Note These guidelines cover issues
such as the general state of the detention facilities, recreation,
access to lawyers, doctors, NGOs, as well as family and the UNHCR,
training of staff, respect for family life, inspection of the detention
facilities, access to information and to remedies and a complaints
procedure concerning alleged ill-treatment. The guidelines also
contain special rules applicable to children and families. They
state that “as a rule, minors should not be detained unless as a
measure of last resort and for the shortest possible time.” They
further underline that if minors are detained, they must not be
held under prison-like conditions. Recommendation Rec(2003)5 of
the Committee of Ministers to member states on measures of detention
of asylum seekers contains similar provisions and provides,
inter alia, that “asylum seekers
should be guaranteed access to a complaints mechanism concerning
the conditions of detention”. Finally, the Committee of Ministers’ “Guidelines
on human rights protection in the context of accelerated asylum
procedures” (2009) also provide guidance on the conditions of detention,
as well as on application of the procedural guarantees that must
be accorded to all detained individuals.
4. With respect to the Assembly’s ten guiding principles on the
circumstances in which detention of asylum seekers and irregular
migrants may be legally permissible (paragraph 5.2), the Committee
of Ministers notes that its above-mentioned texts respond to a very
large extent to the Assembly’s recommendations. They take account
of the case law of the European Court of Human Rights and the recommendations
of the CPT. The “Twenty guidelines on forced return” were also based
on a study of best practices carried out by means of a questionnaire
on forced return sent to the member states.
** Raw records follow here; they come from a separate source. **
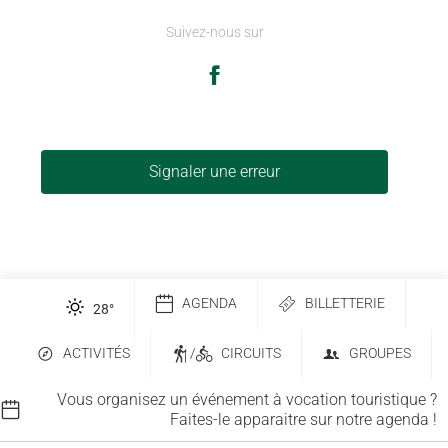
Suivez-nous sur
Signaler une erreur
AGENDA
BILLETTERIE
28
°
ACTIVITÉS
/
CIRCUITS
GROUPES
Vous organisez un événement à vocation touristique ?
Faites-le apparaitre sur notre agenda !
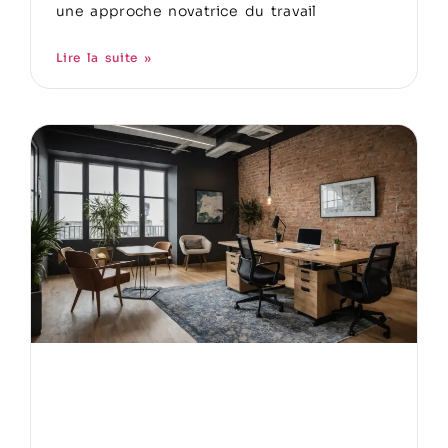
une approche novatrice du travail
Lire la suite »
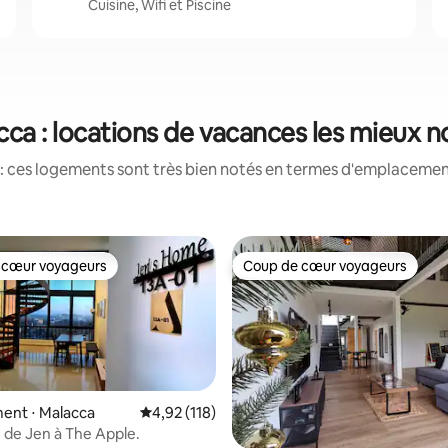
Cuisine, Wifi et Piscine
cca : locations de vacances les mieux n
: ces logements sont très bien notés en termes d'emplacement
 cœur voyageurs
Coup de cœur voyageurs
 cœur voyageurs
Coup de cœur voyageurs
ent ⋅ Malacca
Évaluation moyenne sur la base de 118 comme
4,92 (118)
 de Jen à The Apple.
 la base de 46 commentaires : 4,98 sur 5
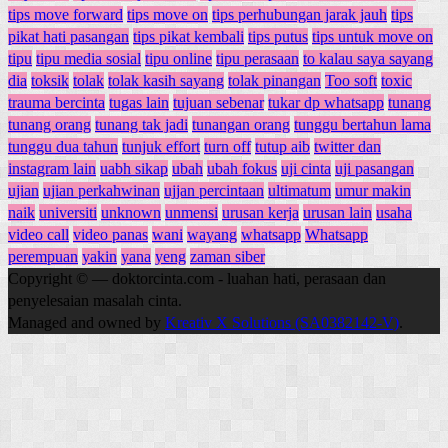
tips move forward
tips move on
tips perhubungan jarak jauh
tips
pikat hati pasangan
tips pikat kembali
tips putus
tips untuk move on
tipu
tipu media sosial
tipu online
tipu perasaan
to kalau saya sayang
dia
toksik
tolak
tolak kasih sayang
tolak pinangan
Too soft
toxic
trauma bercinta
tugas lain
tujuan sebenar
tukar dp whatsapp
tunang
tunang orang
tunang tak jadi
tunangan orang
tunggu bertahun lama
tunggu dua tahun
tunjuk effort
turn off
tutup aib
twitter dan
instagram lain
uabh sikap
ubah
ubah fokus
uji cinta
uji pasangan
ujian
ujian perkahwinan
ujjan percintaan
ultimatum
umur makin
naik
universiti
unknown
unmensi
urusan kerja
urusan lain
usaha
video call
video panas
wani
wayang
whatsapp
Whatsapp
perempuan
yakin
yana
yeng
zaman siber
Copyright © — doktorcinta.com - luahan hati, perasaan dan
penyelesaian masalah cinta.
Managed and owned by
Kreativ X Solutions (SA0382142-V)
.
5. For these reasons, the Committee of Ministers will not, at
the present stage, give instruction for the preparation of rules
on minimum standards of conditions of detention of irregular migrants
and asylum seekers, nor for the preparation of a recommendation
on the circumstances in which detention is legally permissible. Instead,
it will consider asking the CDCJ to carry out a study on how Recommendation
Rec(2003)5 on measures of detention of asylum seekers and the “Twenty
guidelines on forced return” have been implemented in member states.
The study should aim also at identifying best practices as regards
alternatives to detention of irregular migrants and asylum seekers,
with a view to the elaboration of a report or a draft recommendation on
this issue. The CDDH should be associated with this work. The Committee
of Ministers considers that presently it is too early to assess
the implementation of its “Guidelines on human rights protection
in the context of accelerated asylum procedures” which were adopted
in 2009.
6. With respect to the Assembly’s call for the establishment
of “a new permanent committee within the Council of Europe with
a mandate to examine issues concerning asylum and internally displaced
persons to replace the Ad hoc Committee of experts on the legal
aspects of territorial asylum, refugees and stateless persons (CAHAR)”
(paragraph 6), the Committee of Ministers considers that the subjects
at issue often call for a transversal and multidisciplinary approach.
Although the present budgetary situation does not allow for the establishment
of a new permanent committee, the Committee of Ministers will reflect
on other possibilities and means for ensuring the necessary co-ordination
in this field.
7. Finally, the Committee of Ministers underlines that it is
presently considering the follow-up to
Resolution No. 1 on access to justice for migrants and asylum seekers,
adopted at the 28th Conference of European Ministers of Justice
(25-26 October 2007, Lanzarote, Spain).